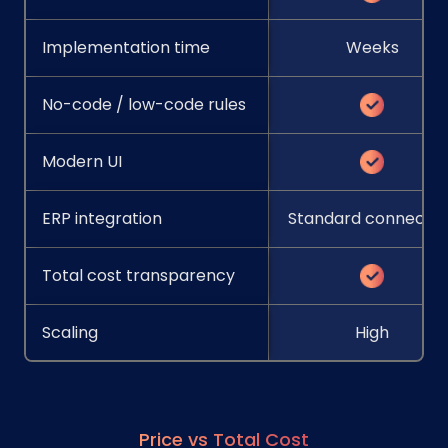
Implementation time
Weeks
No-code / low-code rules
Modern UI
ERP integration
Standard connector
Total cost transparency
Scaling
High
Price vs Total Cost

........

→ WHAT THIS TASK INVOLVES:
Omit the pictures and reproduce the listing exactly.

→ ANSWER FOR THIS EXERCISE:
Implementation time
Weeks
No-code / low-code rules
Modern UI
ERP integration
Standard connector
Total cost transparency
Scaling
High
Price vs Total Cost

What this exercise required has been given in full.